The images and Compose files distributed with the platform define no health checks themselves — wiring probes is the operator's responsibility. Both examples below target the platform's default port `8080`.

Kubernetes liveness and readiness probes:

```yaml
livenessProbe:
  httpGet:
    path: /actuator/health
    port: 8080
  initialDelaySeconds: 60   # first boot runs database migrations; allow extra time on the first deploy
  periodSeconds: 10
readinessProbe:
  httpGet:
    path: /actuator/health
    port: 8080
  initialDelaySeconds: 30
  periodSeconds: 10
```

Docker Compose health check:

```yaml
services:
  odd-platform:
    image: ghcr.io/opendatadiscovery/odd-platform:latest
    healthcheck:
      test: ["CMD", "wget", "--quiet", "--tries=1", "--spider", "http://localhost:8080/actuator/health"]
      interval: 10s
      timeout: 5s
      retries: 12
      start_period: 60s
```

{% hint style="info" %}
On a fresh database the platform runs its schema migrations during startup, so the first boot takes noticeably longer than subsequent ones. Size `initialDelaySeconds` / `start_period` for the first-boot case, or a restart loop can kill the platform mid-migration.
{% endhint %}

## Prometheus metrics

`GET /actuator/prometheus` exposes the platform's runtime metrics (JVM, HTTP server, connection pools) in the Prometheus text format, backed by the bundled Micrometer Prometheus registry. Like the health endpoint, it requires no authentication. A minimal scrape configuration:

```yaml
scrape_configs:
  - job_name: odd-platform
    metrics_path: /actuator/prometheus
    static_configs:
      - targets: ["odd-platform.your-domain.com:8080"]
```

This endpoint is the platform's *operational* telemetry about itself. It is unrelated to the [Metrics Ingestion](/features/active-platform-features/metrics-ingestion.md) feature, which ingests data-quality metrics *about your datasets* (and whose optional `metrics.storage: PROMETHEUS` backend is a separate, operator-run Prometheus instance).
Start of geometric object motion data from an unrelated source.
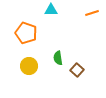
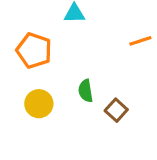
orange line: (92, 13) -> (140, 41), moved

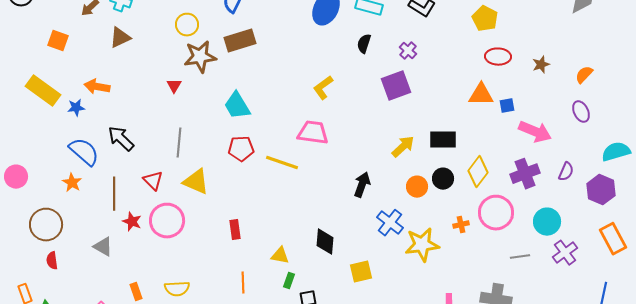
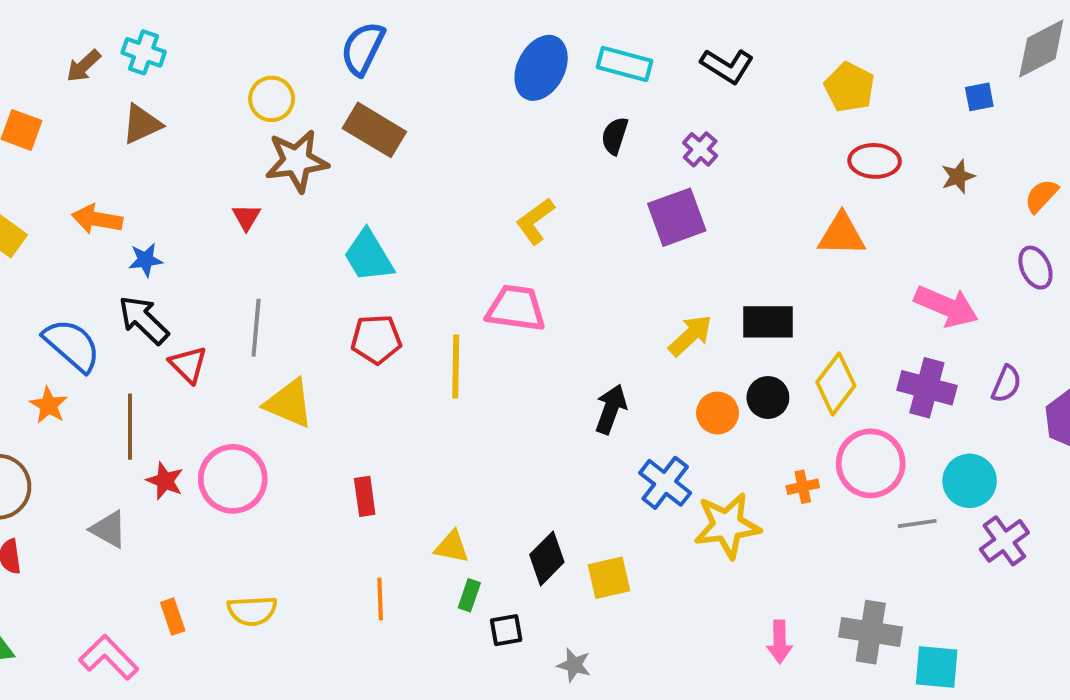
brown rectangle: (240, 41) -> (374, 130), turned 48
blue square: (507, 106) -> (979, 97), moved
blue star: (76, 108) -> (146, 260), moved
yellow line: (282, 163) -> (456, 366), turned 72
purple cross: (525, 174) -> (927, 388), turned 36
red triangle: (153, 181) -> (188, 365), moved
black diamond: (325, 242) -> (547, 558), moved, turned 40
gray line: (520, 257) -> (917, 524), moved

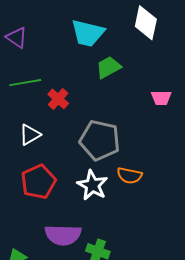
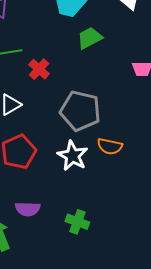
purple semicircle: (63, 235) -> (28, 209), moved, size x0.7

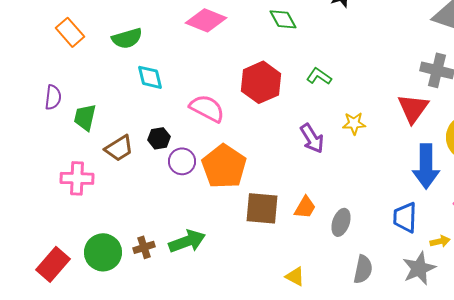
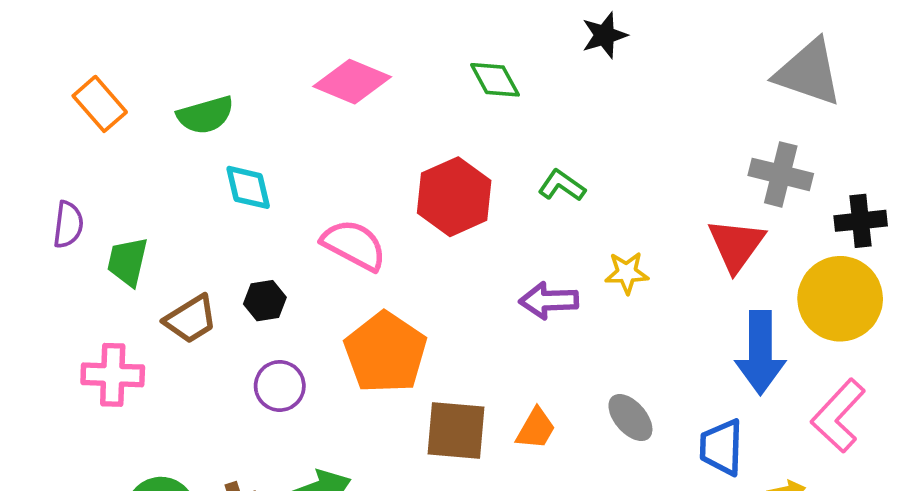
purple arrow: (312, 138) -> (549, 301), turned 120
purple circle: (182, 161) -> (280, 386), moved
gray ellipse: (341, 222) -> (630, 418), moved, turned -60

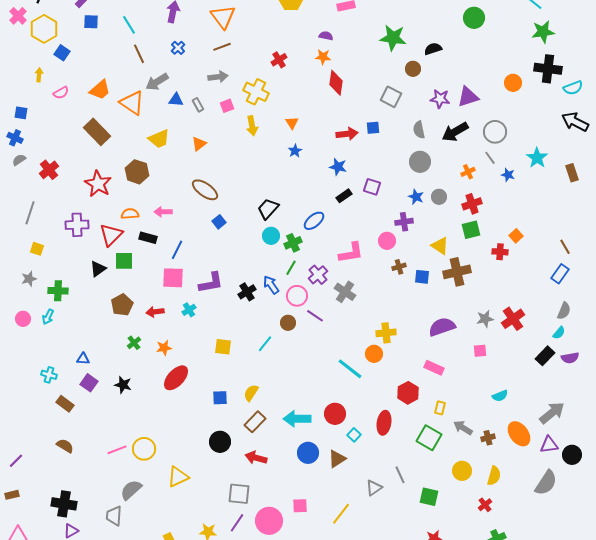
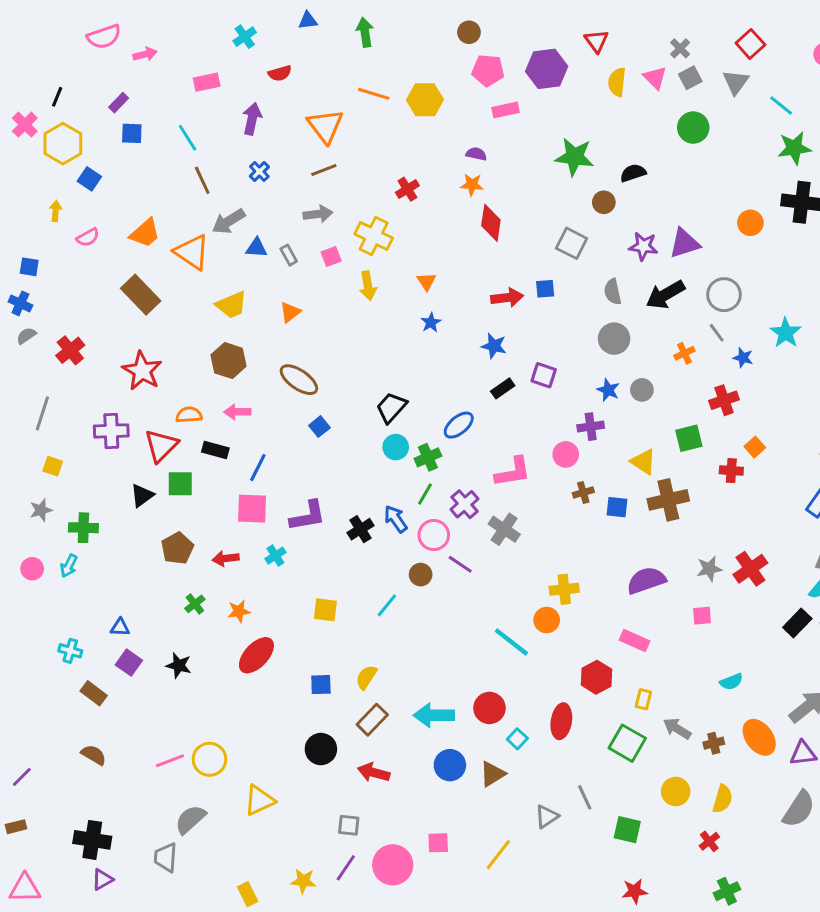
brown hexagon: (137, 172) -> (229, 361), moved
red cross: (472, 204) -> (724, 400), moved
gray square: (239, 494) -> (349, 825), size x0.7

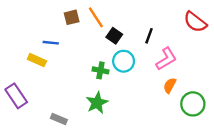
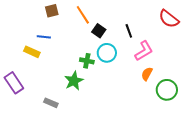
brown square: (72, 17) -> (52, 11), moved
black line: (149, 36) -> (129, 31), turned -40
green star: (97, 103) -> (74, 81), moved

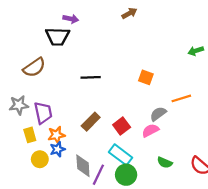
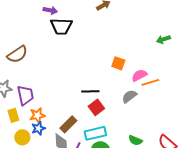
black trapezoid: (57, 36) -> (61, 26), moved
black line: (91, 77) -> (90, 91), moved
brown rectangle: (91, 122) -> (68, 124), moved
pink semicircle: (150, 130) -> (139, 75), moved
cyan rectangle: (121, 155) -> (95, 133), turned -50

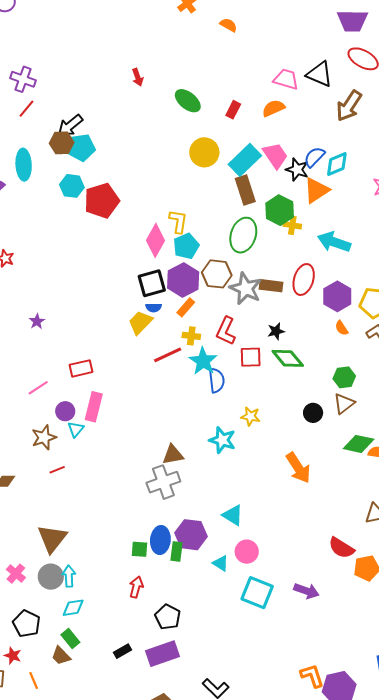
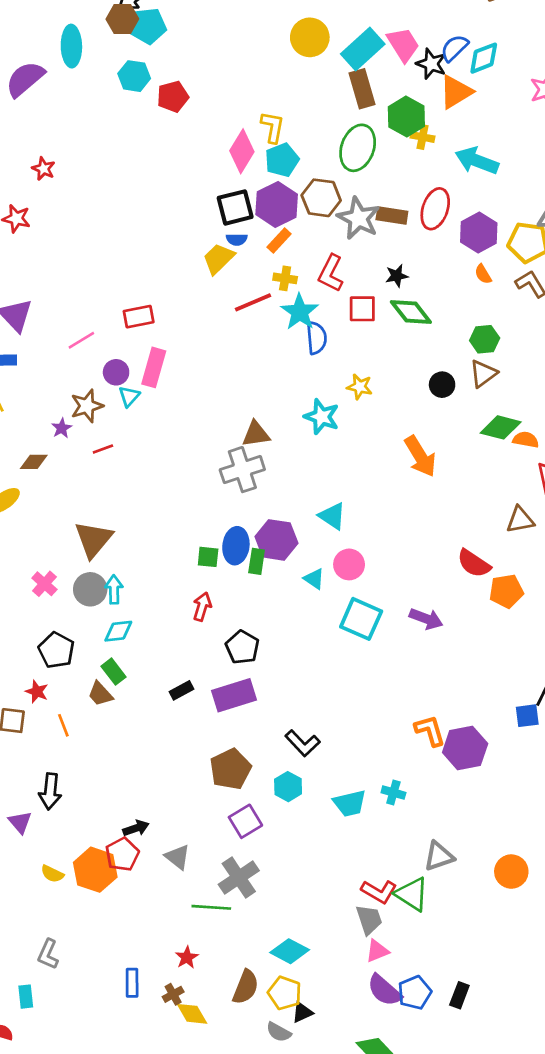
red pentagon: (102, 201) -> (173, 97), size x0.7
purple star: (37, 321) -> (62, 428), moved

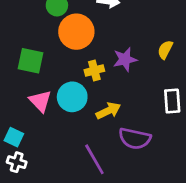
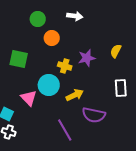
orange circle: (76, 32) -> (52, 38), size x0.6
yellow cross: (94, 70) -> (65, 66), turned 32
pink triangle: (40, 101) -> (29, 98), moved

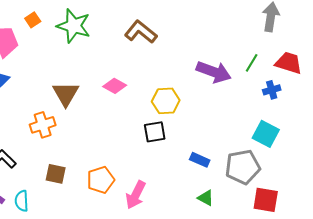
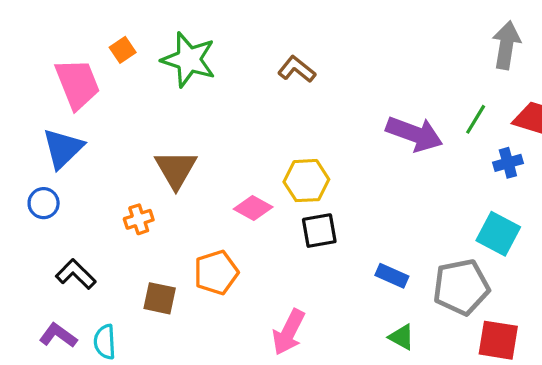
brown L-shape: (141, 32) -> (297, 69), size x0.7
pink diamond: (115, 86) -> (253, 208), moved
yellow hexagon: (166, 101) -> (306, 181), moved
orange cross: (43, 125) -> (139, 219), size x0.7
orange pentagon: (101, 180) -> (216, 272), moved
## Security considerations

The unauthenticated reachability that makes `/actuator/health` convenient for probes applies to the entire `/actuator/**` namespace — including `env` and `info`, which are also enabled in the bundled configuration. Canonical hardening guidance (separate management port, firewalling the path, restricting the exposed endpoint set) lives at [Management endpoint exposure and credential hygiene](/configuration-and-deployment/odd-platform.md#management-endpoint-exposure-and-credential-hygiene). If you restrict the exposed set with `management.endpoints.web.exposure.include`, keep `health` (and `prometheus`, if you scrape it) so your probes keep working.